One-class classifiers address this issue, by using only samples of the class of interest, i.e. the true positives, making them the perfect choice for flood classification. Even though one-class classifiers have outperformed classical binary classifiers for a variety of use-cases, surprisingly they have not been widely used so far in flood mapping literature. Accordingly, this study provides the first assessment of one-class classifiers for flood extent delineation from SAR data.

The study area is the coastal part of Beira, Mozambique, where the Cyclone Idai made landfall on 15th March 2019. Idai was the deadliest cyclone in the Southern hemisphere, affecting over 850.000 people and leading to a Cholera outbreak. S1 SAR data was used to classify the inundated area using Support Vector Machine (SVM) and Random Forest (RF) for the binary classification and one-class SVM (OCSVM) for the one-class classification. The data inputs and training data for both flood classifications were the same. For validation concurrent cloud-free Sentinel-2 (S2) optical-data were used.

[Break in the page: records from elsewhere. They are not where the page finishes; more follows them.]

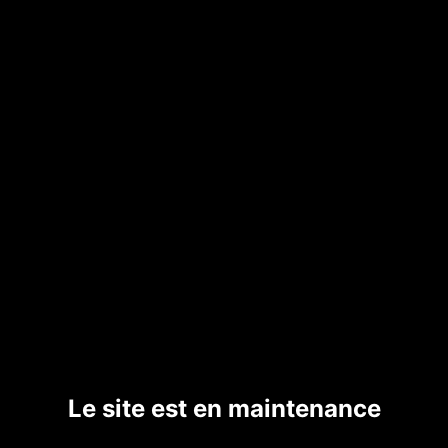
Le site est en maintenance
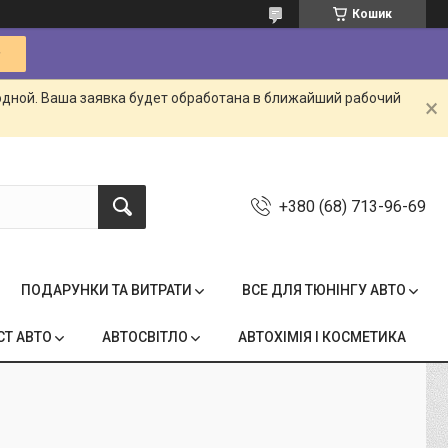
Кошик
одной. Ваша заявка будет обработана в ближайший рабочий
+380 (68) 713-96-69
ПОДАРУНКИ ТА ВИТРАТИ
ВСЕ ДЛЯ ТЮНІНГУ АВТО
СТ АВТО
АВТОСВІТЛО
АВТОХІМІЯ І КОСМЕТИКА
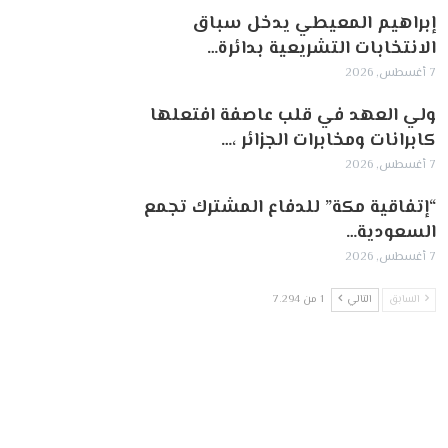
إبراهيم المعيطي يدخل سباق
الانتخابات التشريعية بدائرة…
7 أغسطس, 2026
ولي العهد في قلب عاصفة افتعلها
كابرانات ومخابرات الجزائر ،…
7 أغسطس, 2026
“إتفاقية مكة” للدفاع المشترك تجمع
السعودية…
7 أغسطس, 2026
السابق
التالي
1 من 7٬294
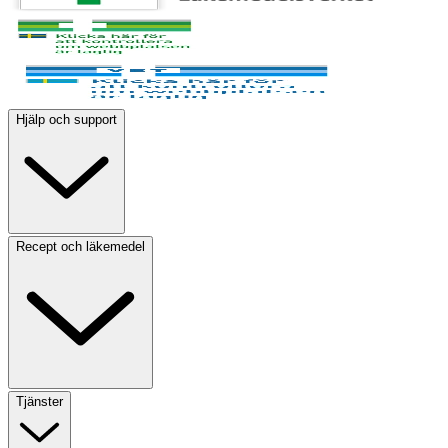
Hjälp och support
Recept och läkemedel
Tjänster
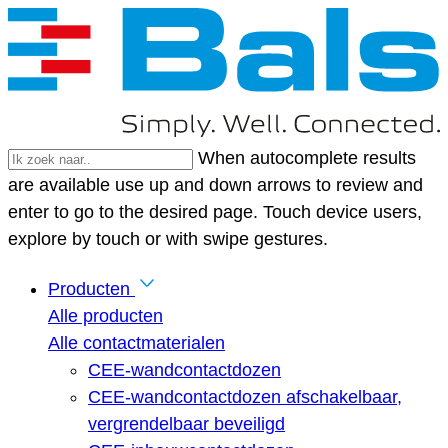
When autocomplete results
are available use up and down arrows to review and
enter to go to the desired page. Touch device users,
explore by touch or with swipe gestures.
Producten
Alle producten
Alle contactmaterialen
CEE-wandcontactdozen
CEE-wandcontactdozen afschakelbaar,
vergrendelbaar beveiligd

Preliminary results suggest that one-class classifiers can perform equivalently or better than standard classifiers for flood detection from SAR images given similar volume of training data. Moreover, one-class classifiers offer the advantage of using limited training data and thus result in lower classifier training as well as processing time, without compromising on detection accuracy. Based on the results obtained in this first benchmarking study, the use of one-class classifiers for flood mapping should be further explored, for a robust performance assessment given different underlying land-uses and geographical regions.